# What to work on
Take the material below and reproduce, word for word, only the lines from the line with "Woodash World :: Развитие" through the line with "устроено | Discovery".

# Supplied data

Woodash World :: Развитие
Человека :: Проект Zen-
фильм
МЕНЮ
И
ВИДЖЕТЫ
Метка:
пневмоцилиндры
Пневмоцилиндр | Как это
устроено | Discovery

==

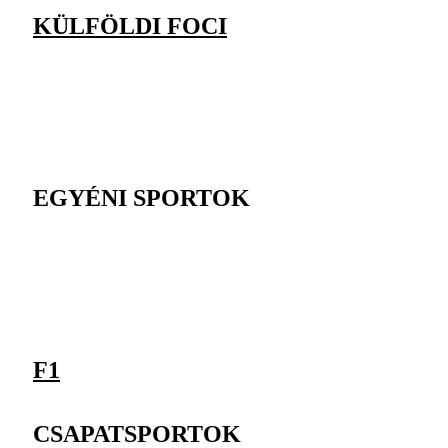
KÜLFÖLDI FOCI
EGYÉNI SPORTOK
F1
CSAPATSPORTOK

---

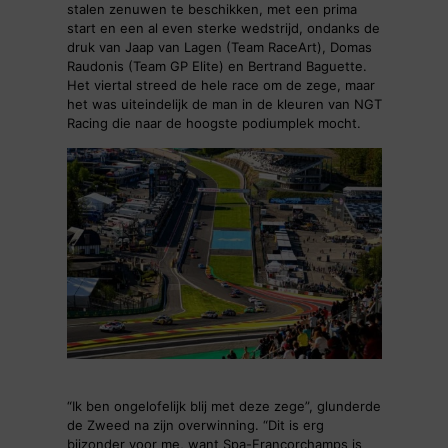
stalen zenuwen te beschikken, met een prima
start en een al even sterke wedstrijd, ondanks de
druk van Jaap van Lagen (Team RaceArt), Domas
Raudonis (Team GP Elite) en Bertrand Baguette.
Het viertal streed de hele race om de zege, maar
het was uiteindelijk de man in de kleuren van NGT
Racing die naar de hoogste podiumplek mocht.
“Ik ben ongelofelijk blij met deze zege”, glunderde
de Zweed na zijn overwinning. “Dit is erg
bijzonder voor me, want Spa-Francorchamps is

# Solution to this exercise
Woodash World :: Развитие
Человека :: Проект Zen-
фильм
МЕНЮ
И
ВИДЖЕТЫ
Метка:
пневмоцилиндры
Пневмоцилиндр | Как это
устроено | Discovery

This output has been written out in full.